← Back to context

Comment by Retric

2 days ago

I’m not so sure it’s going to even do that much. People are currently happy to use LLM’s, but the outputs aren’t accurate and don’t seem to be improving quickly.

A YouTuber watch regularly includes questions they asked Chat GPT and very single time there’s a detailed response in the comments showing how the output is wildly wrong from multiple mistakes.

I suspect the backlash from disgruntled users is going to hit the industry hard and these models are still extremely expensive to keep updated.

Using function calls for correct answer lookup already practically eliminates this, it's not wide spread yet, but the ease of doing it is already practical for many.

New models aren't being trained specifically on single answers which will only help.

The expense for the larger models is something to be concerned about. Small models with function calls is already great, especially if you narrow down what they are being used for. Not seeing their utility is just a lack of imagination.

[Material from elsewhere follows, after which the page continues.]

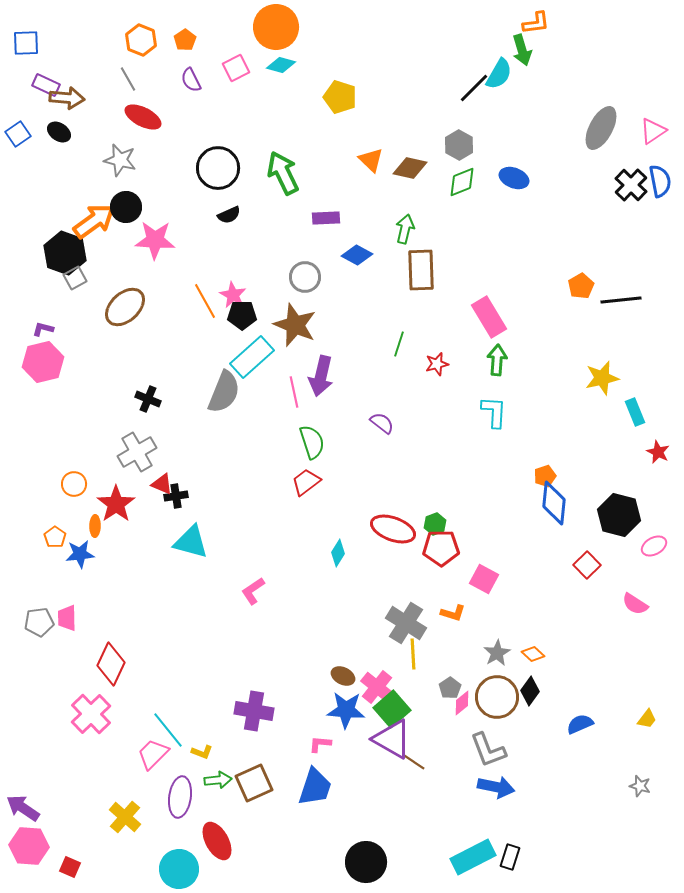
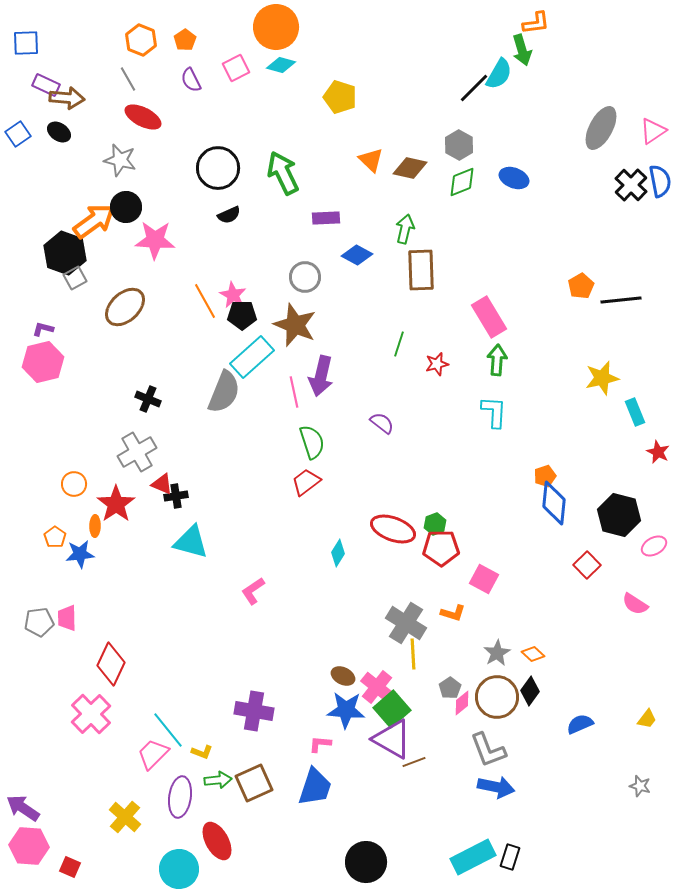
brown line at (414, 762): rotated 55 degrees counterclockwise
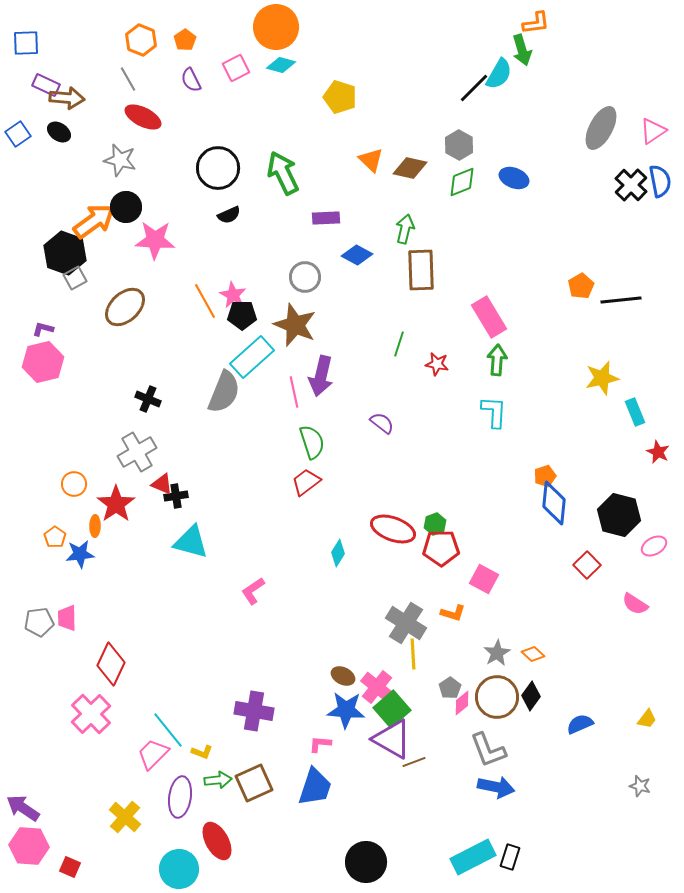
red star at (437, 364): rotated 25 degrees clockwise
black diamond at (530, 691): moved 1 px right, 5 px down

  • Right. And any particular question people think AIs are bad at also has a comments section of people who have run better crafted prompts that do the job just fine. The consensus is heading more towards "well damn, actually LLMs might be all we need" rather than "LLMs are just a stepping stone" - but either way, that's fine, cuz plenty of more advanced architecture uses are on their way (especially error correction / consistency frameworks).

    I dont believe there are any significant academic critiques doubting this. There are a lot of armchair hot takes, and perceptions that this stuff isn't improving up to their expectations, but those are pretty divorced from any rigorous analysis of the field, which is still improving at staggeringly fast rates compared to any other field of research. Aint no wall, folks.

    • “Crafting a better prompt” is often simply spinning an RNG again and again until you end up with an answer that happens to be good enough.

      In the real world if you know the correct answer you don’t need to ask the question. A self driving car that needs you to pay attention isn’t self driving.

      Any system can get canned response, the value of AI is completely in its ability to handle novelty without hand holding. And none of these systems actually do that even vaguely well in practice rather than providing response that are vaguely close to correct.

      If I ask for a summary of an article and it gets anything wrong in the article that’s a 0 because now I need to read the article to know what it said. Arguably the value is actually negative here.